Mein Leben ist anders, es wurde aprupt verlangsamt und ist plötzlich bedachtsamer geworden. Die Kinder melden sich über Videoanrufe (und ich bin Euch allen sehr dankbar dafür!!). Kein Käffchen mehr mit Frau Nachbarin, sondern nur noch die Zurufe über den Gartenzaun. Die Hundetreffs bis auf weiteres ausgesetzt, dito das Gesundheitsschwimmen u.v.a.m. Statt dessen viel Zeit. Zeit zum Nachdenken. Und Zeit, mit Hochachtung an alle zu denken, die für uns weiter arbeiten. Oder die uns erheitern, die anderen helfen.

Was dieser weltweit wohl einmalige Ausnahmezustand mit Menschen macht, darüber gibt es derzeit zwar tausende Videos, Blogs, Talkrunden mit psychologische wie epidemische Mutmaßungen. Am Ende der momentanen Angst und am Schluss dieser ersten ganz großen Virus-Rundreise um die Welt nach der spanischen Grippe 1918, da gibt es vielleicht sogar einen Impfstoff. Aber für mich bleiben auch sorgende Fragen.
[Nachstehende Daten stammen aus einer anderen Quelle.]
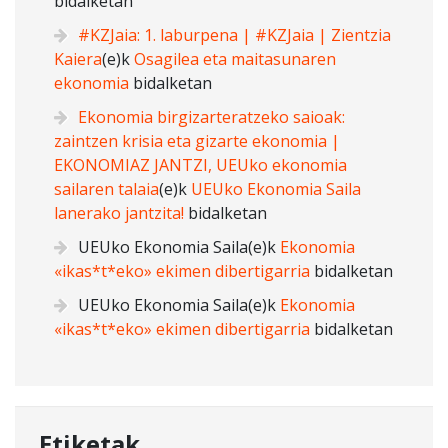
bidalketan
#KZJaia: 1. laburpena | #KZJaia | Zientzia
Kaiera
(e)k
Osagilea eta maitasunaren
ekonomia
bidalketan
Ekonomia birgizarteratzeko saioak:
zaintzen krisia eta gizarte ekonomia |
EKONOMIAZ JANTZI, UEUko ekonomia
sailaren talaia
(e)k
UEUko Ekonomia Saila
lanerako jantzita!
bidalketan
UEUko Ekonomia Saila
(e)k
Ekonomia
«ikas*t*eko» ekimen dibertigarria
bidalketan
UEUko Ekonomia Saila
(e)k
Ekonomia
«ikas*t*eko» ekimen dibertigarria
bidalketan
Etiketak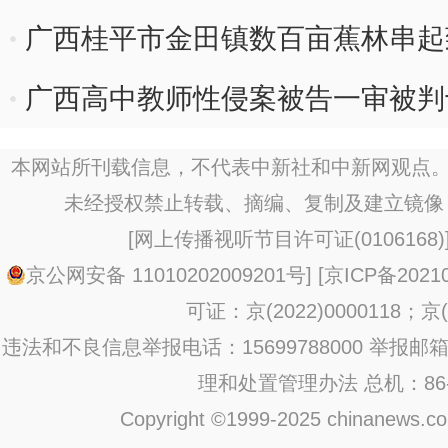
广西桂平市金田镇数百亩蕉林串起致
广西高中教师性侵案被告一审被判
本网站所刊载信息，不代表中新社和中新网观点。
未经授权禁止转载、摘编、复制及建立镜像
[
网上传播视听节目许可证(0106168)
京公网安备 11010202009201号
] [
京ICP备20210
可证：京(2022)0000118；京(2
违法和不良信息举报电话：15699788000 举报邮箱：jub
理和处置管理办法
总机：86-1
Copyright ©1999-2025 chinanews.com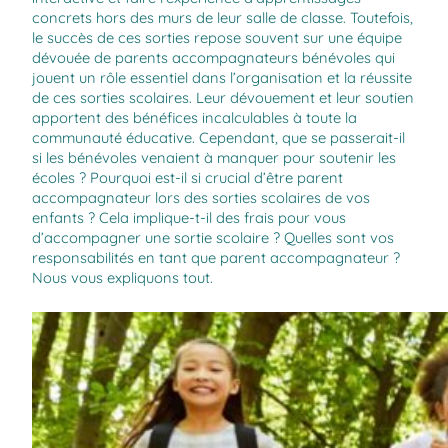
concrets hors des murs de leur salle de classe. Toutefois,
le succès de ces sorties repose souvent sur une équipe
dévouée de parents accompagnateurs bénévoles qui
jouent un rôle essentiel dans l’organisation et la réussite
de ces sorties scolaires. Leur dévouement et leur soutien
apportent des bénéfices incalculables à toute la
communauté éducative. Cependant, que se passerait-il
si les bénévoles venaient à manquer pour soutenir les
écoles ? Pourquoi est-il si crucial d’être parent
accompagnateur lors des sorties scolaires de vos
enfants ? Cela implique-t-il des frais pour vous
d’accompagner une sortie scolaire ? Quelles sont vos
responsabilités en tant que parent accompagnateur ?
Nous vous expliquons tout.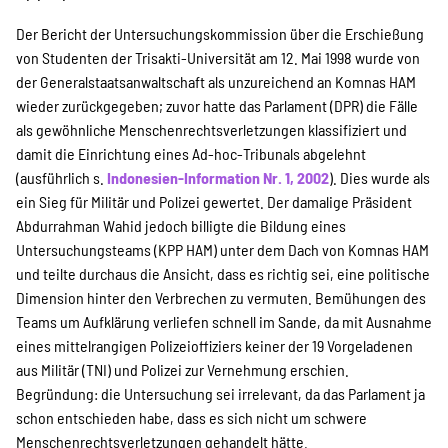
SPENDEN
Der Bericht der Untersuchungskommission über die Erschießung
von Studenten der Trisakti-Universität am 12. Mai 1998 wurde von
Über uns
der Generalstaatsanwaltschaft als unzureichend an Komnas HAM
wieder zurückgegeben; zuvor hatte das Parlament (DPR) die Fälle
als gewöhnliche Menschenrechtsverletzungen klassifiziert und
damit die Einrichtung eines Ad-hoc-Tribunals abgelehnt
Transparenz
(ausführlich s.
Indonesien-Information Nr. 1, 2002
). Dies wurde als
ein Sieg für Militär und Polizei gewertet. Der damalige Präsident
Abdurrahman Wahid jedoch billigte die Bildung eines
Kontakt
Untersuchungsteams (KPP HAM) unter dem Dach von Komnas HAM
und teilte durchaus die Ansicht, dass es richtig sei, eine politische
Dimension hinter den Verbrechen zu vermuten. Bemühungen des
english
Teams um Aufklärung verliefen schnell im Sande, da mit Ausnahme
eines mittelrangigen Polizeioffiziers keiner der 19 Vorgeladenen
aus Militär (TNI) und Polizei zur Vernehmung erschien.
Begründung: die Untersuchung sei irrelevant, da das Parlament ja
Indonesian
schon entschieden habe, dass es sich nicht um schwere
Menschenrechtsverletzungen gehandelt hätte.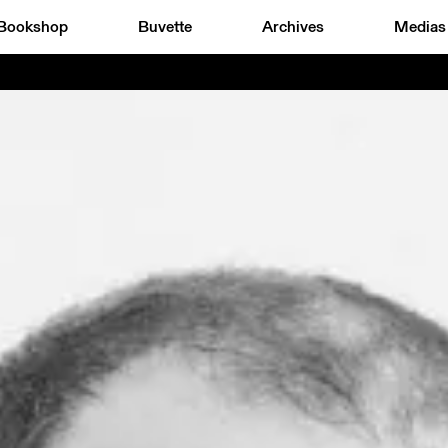
Bookshop
Buvette
Archives
Medias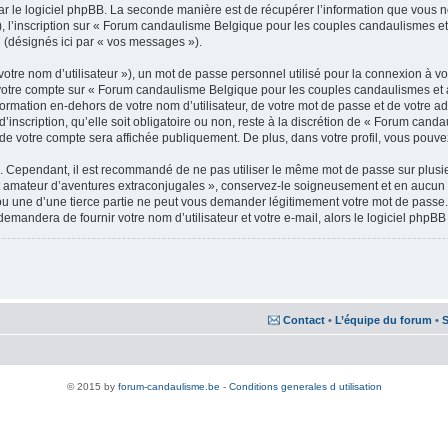
 le logiciel phpBB. La seconde manière est de récupérer l’information que vous nous
s »), l’inscription sur « Forum candaulisme Belgique pour les couples candaulismes 
 (désignés ici par « vos messages »).
otre nom d’utilisateur »), un mot de passe personnel utilisé pour la connexion à vo
ur votre compte sur « Forum candaulisme Belgique pour les couples candaulismes et 
ormation en-dehors de votre nom d’utilisateur, de votre mot de passe et de votre 
inscription, qu’elle soit obligatoire ou non, reste à la discrétion de « Forum ca
de votre compte sera affichée publiquement. De plus, dans votre profil, vous pouve
é. Cependant, il est recommandé de ne pas utiliser le même mot de passe sur plusieu
amateur d’aventures extraconjugales », conservez-le soigneusement et en aucun 
une d’une tierce partie ne peut vous demander légitimement votre mot de passe. Si 
emandera de fournir votre nom d’utilisateur et votre e-mail, alors le logiciel ph
Contact
•
L’équipe du forum
•
S
© 2015 by
forum-candaulisme.be
-
Conditions generales d utilisation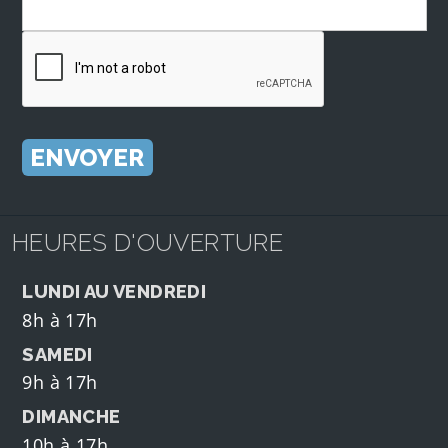
HEURES D'OUVERTURE
LUNDI AU VENDREDI
8h à 17h
SAMEDI
9h à 17h
DIMANCHE
10h à 17h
Wenn nämlich die Angst mit regiert . . .

. . . . dann lässt sich ein Volk ganz prima mit Verfügungen und Verordnungen in seinen grundlegendsten Freiheiten einschränken und dirigieren. Darf man nicht mehr hinterfragen, ob und was da sinnvoll ist. Druckt freiwillig eine Selbstauskunft aus, wohin man außer Haus will oder muss. Könnten Infizierte oder Quarantänisierte sogar über ihre Standortdaten via Handy dauerüberwacht werden. So, wie die Angst uns jetzt regiert, ahne ich endlich, warum vor 85 Jahren unser Volk erst ganz brav und ganz klein begann, den Angstmachern zu glauben und wie diese sie bis zum Untergang des tausendjährigen Reiches ängstlich immer noch auf “Linie” halten konnten.

Bleibt gesund und wachsam!

2 Antworten auf „Das entschleunigte Leben“

    1. Ja liebe Eda, kann ich mir vorstellen, dass die jungen Leute fragen. Fühlen sich doch eingesperrt. Wobei wir in der Provinz ja noch reichlich Ausgangsmöglichkeit haben. Bleib gesund und genieße Euer kleines selbst geschaffenes Paradis.